Fabrizio Romano: €70m winger is ‘perfect’ for Arsenal — but PSG will not sell

Fabrizio Romano: €70m winger is ‘perfect’ for Arsenal — but PSG will not sell

fabrizio romano has framed Khvicha Kvaratskhelia as the ideal attacking addition for Arsenal, calling the €70m winger a potential ‘missing piece’ yet warning that Paris Saint-Germain have no intention of entering negotiations. Romano’s assessment slices straight through transfer-season wishlists by pairing tactical fit with the hard reality of PSG’s stance.

Fabrizio Romano: Why Kvaratskhelia is described as ‘perfect’

The description of Kvaratskhelia as ‘perfect’ for Arsenal is grounded in observable attributes from his recent career. Kvaratskhelia, a 25-year-old Georgia international, established himself at Napoli and moved for €70million to PSG. In the 2025/26 campaign he played on both wings, scoring 11 goals and providing seven assists in 35 matches while contributing to PSG’s capture of Ligue 1, the Coupe de France and the Champions League.

fabrizio romano argued that those specific skill sets would plug a tactical gap in Mikel Arteta’s system, offering the kind of link-up play and wide attacking threat the manager reportedly values. That view is reflected in assertions that Arteta sees the winger as someone who would ‘bring a link-up play dimension that his positional system needs to reach its full potential’, a phrase tied to the manager’s interest.

Transfer reality: PSG stance, Arsenal’s options and the market

Romano has been emphatic about the commercial and strategic limits facing Arsenal’s pursuit. On his YouTube channel he said that Paris Saint-Germain see Kvaratskhelia as an ‘absolutely crucial player’ and that the club ‘absolutely don’t want Kvaratskhelia to leave’ after only a little more than a year at the club. Those words frame a firm, non-negotiable posture from PSG toward their €70m signing.

That reality narrows Arsenal’s pathway. While Arsenal plan to explore the market for a new winger and Andrea Berta is linked with the club’s sporting decisions, fabrizio romano also cautioned that any summer additions will depend on outgoings and opportunities and that Arsenal ‘will do something up front, for sure’ — but not necessarily involving Kvaratskhelia if PSG refuse to sell.

The tension between a clear tactical target and a supplier unwilling to trade creates a common transfer dilemma: an attractively priced and fitting player who remains effectively unavailable because his current club rates him as untouchable.

Wider implications and what comes next

The immediate consequence is twofold. Sportingly, Arsenal must decide whether to shift focus to alternative wide options or to structure their summer window around creating space for an elite addition. Institutionally, PSG’s stance signals how recent big-money acquisitions can be shielded from transfer movement even when the buying club is interested.

Expert perspectives in the debate are concentrated. Fabrizio Romano, transfer guru, on his YouTube channel stated that PSG have no plans to sell and described Kvaratskhelia as untouchable. Mikel Arteta, manager, Arsenal, is identified in coverage as personally keen on a player who would add specific link-up qualities to his system. Andrea Berta is referenced in the context of Arsenal’s sporting decision-making.
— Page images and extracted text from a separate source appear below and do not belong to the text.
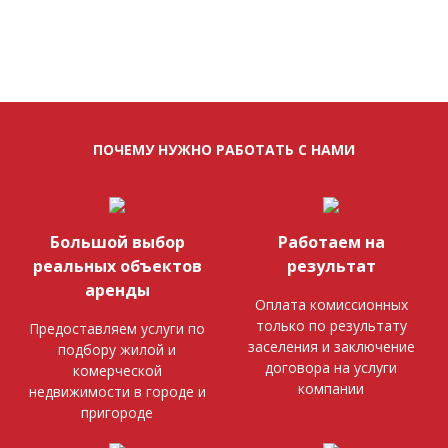
ПОЧЕМУ НУЖНО РАБОТАТЬ С НАМИ
Большой выбор
Работаем на
реальных объектов
результат
аренды
Оплата комиссионных
только по результату
Предоставляем услуги по
заселения и заключение
подбору жилой и
договора на услуги
комерческой
компании
недвижимости в городе и
пригороде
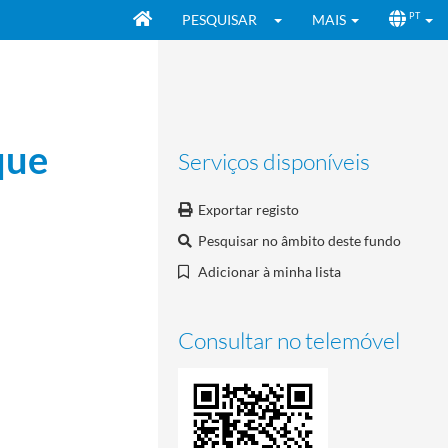
PESQUISAR
MAIS
PT
que
Serviços disponíveis
Exportar registo
Pesquisar no âmbito deste fundo
Adicionar à minha lista
Consultar no telemóvel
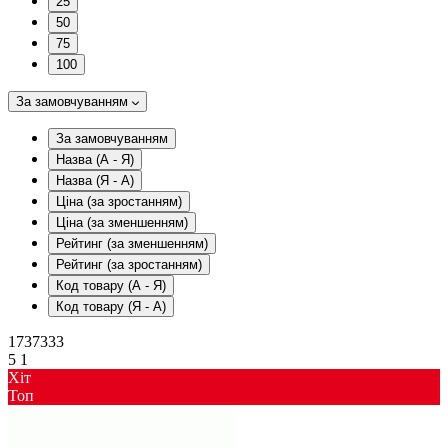
25
50
75
100
За замовчуванням
За замовчуванням
Назва (А - Я)
Назва (Я - А)
Ціна (за зростанням)
Ціна (за зменшенням)
Рейтинг (за зменшенням)
Рейтинг (за зростанням)
Код товару (А - Я)
Код товару (Я - А)
1737333
5
1
Хіт
Toп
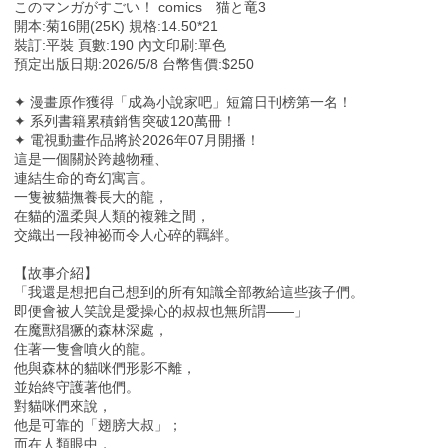
このマンガがすごい！ comics 猫と竜3
開本:菊16開(25K) 規格:14.50*21
裝訂:平裝 頁數:190 內文印刷:單色
預定出版日期:2026/5/8 台幣售價:$250
✦ 漫畫原作獲得「成為小說家吧」短篇日刊榜第一名！
✦ 系列書籍累積銷售突破120萬冊！
✦ 電視動畫作品將於2026年07月開播！
這是一個關於跨越物種、
連結生命的奇幻寓言。
一隻被貓撫養長大的龍，
在貓的溫柔與人類的複雜之間，
交織出一段神祕而令人心碎的羈絆。
【故事介紹】
「我還是想把自己想到的所有知識全部教給這些孩子們。
即便會被人笑說是愛操心的叔叔也無所謂——」
在魔獸猖獗的森林深處，
住著一隻會噴火的龍。
他與森林的貓咪們形影不離，
並始終守護著他們。
對貓咪們來說，
他是可靠的「翅膀大叔」；
而在人類眼中，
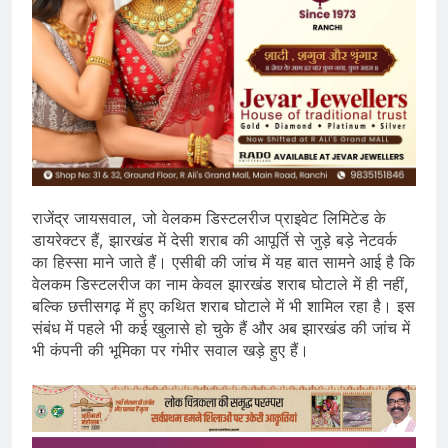
राजेंद्र जायसवाल, जो वेलकम डिस्टलरीज प्राइवेट लिमिटेड के
डायरेक्टर हैं, झारखंड में देसी शराब की आपूर्ति से जुड़े बड़े नेटवर्क
का हिस्सा माने जाते हैं। एसीबी की जांच में यह बात सामने आई है कि
वेलकम डिस्टलरीज का नाम केवल झारखंड शराब घोटाले में ही नहीं,
बल्कि छत्तीसगढ़ में हुए कथित शराब घोटाले में भी शामिल रहा है। इस
संबंध में पहले भी कई खुलासे हो चुके हैं और अब झारखंड की जांच में
भी कंपनी की भूमिका पर गंभीर सवाल खड़े हुए हैं।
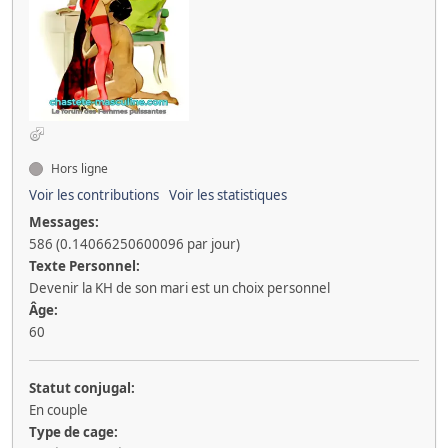
Hors ligne
Voir les contributions
Voir les statistiques
Messages:
586 (0.14066250600096 par jour)
Texte Personnel:
Devenir la KH de son mari est un choix personnel
Âge:
60
Statut conjugal:
En couple
Type de cage:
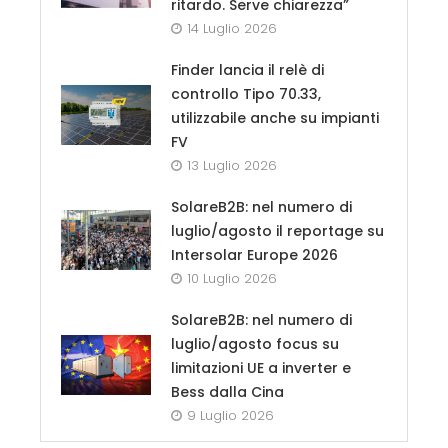
ritardo. Serve chiarezza”
14 Luglio 2026
Finder lancia il relè di
controllo Tipo 70.33,
utilizzabile anche su impianti
FV
13 Luglio 2026
SolareB2B: nel numero di
luglio/agosto il reportage su
Intersolar Europe 2026
10 Luglio 2026
SolareB2B: nel numero di
luglio/agosto focus su
limitazioni UE a inverter e
Bess dalla Cina
9 Luglio 2026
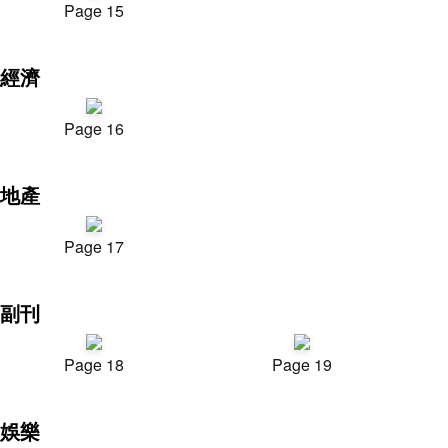
Page 15
經濟
Page 16
地產
Page 17
副刊
Page 18
Page 19
娛樂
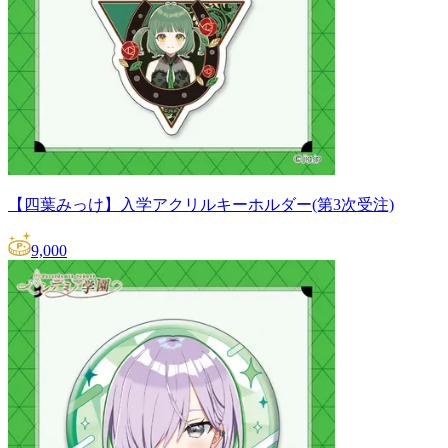
【四葉みっけ】入学アクリルキーホルダー(第3次受注)
9,000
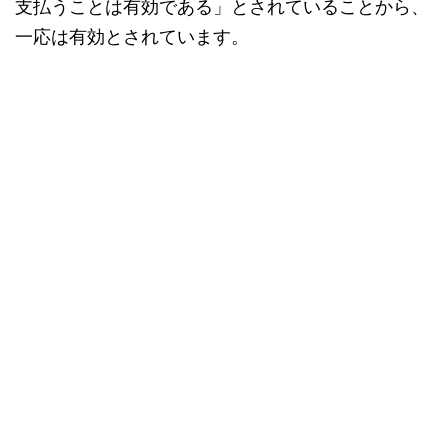
支払うことは有効である」とされていることから、
一応は有効とされています。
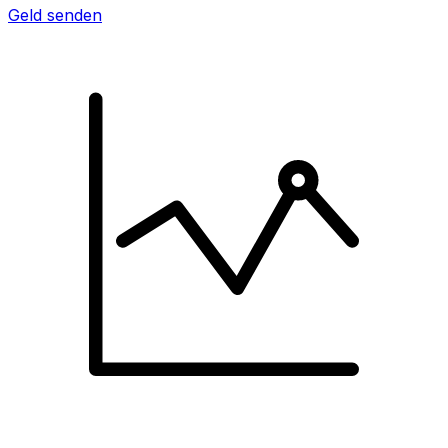
Geld senden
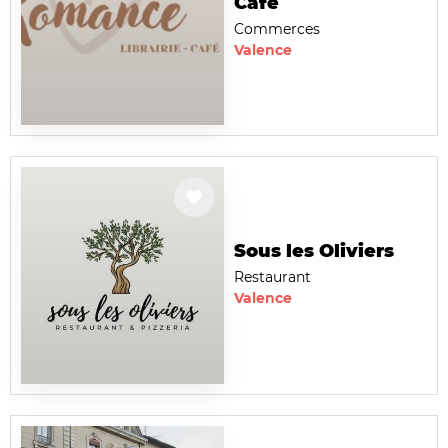
Café
Commerces
Valence
Sous les Oliviers
Restaurant
Valence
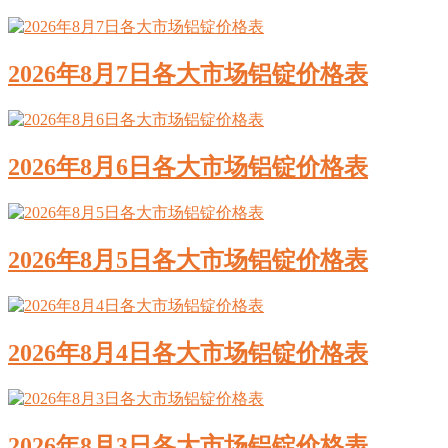
2026年8月7日各大市场铝锭价格表
2026年8月6日各大市场铝锭价格表
2026年8月5日各大市场铝锭价格表
2026年8月4日各大市场铝锭价格表
2026年8月3日各大市场铝锭价格表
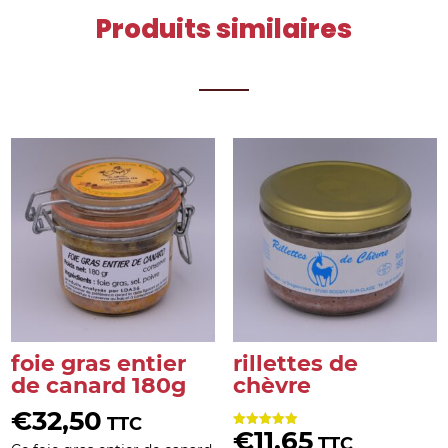
Produits similaires
foie gras entier
rillettes de
de canard 180g
chèvre
€
32,50
TTC
€
11,65
Note
TTC
5.00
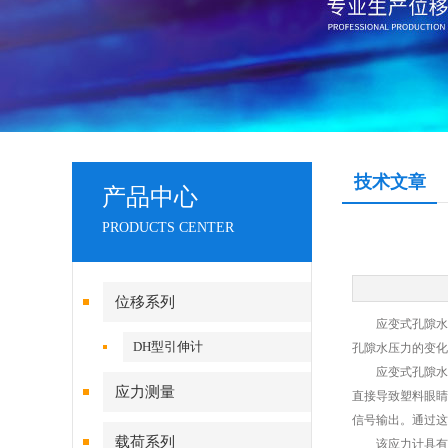
技术文章
产品中心
PRODUCTS CENTER
位移系列
应变式孔隙水应
DH型引伸计
孔隙水压力的变化
应变式孔隙水应
应力测量
直接导致塑料眼睛
信号输出。通过这
载荷系列
该应力计具有一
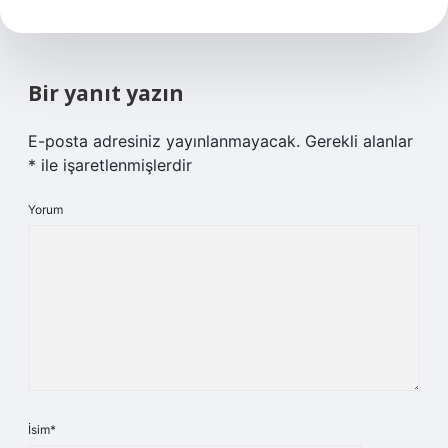
Bir yanıt yazın
E-posta adresiniz yayınlanmayacak.
Gerekli alanlar
*
ile işaretlenmişlerdir
Yorum
İsim*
All parties involved — player, buying club, and current club — now occupy a narrow window in which posture and negotiation posture matter as much as scouting reports. For Arsenal supporters the headline remains tantalising: a player many consider ‘perfect’ for the squad is, for the moment, off the market. For PSG the message is clear that recent investment will be protected while the club integrates the player into a trophy-winning side.

fabrizio romano’s comments have crystallised this dilemma, juxtaposing technical fit against institutional unwillingness to sell. Where will Arsenal pivot if PSG hold firm, and can the club convert its articulated need into an alternative strategy that matches the ambition signalled by those assessments?

What comes next will test how clubs balance tactical appetite with market realities — and whether reported ideal fits can be created indirectly, rather than acquired directly.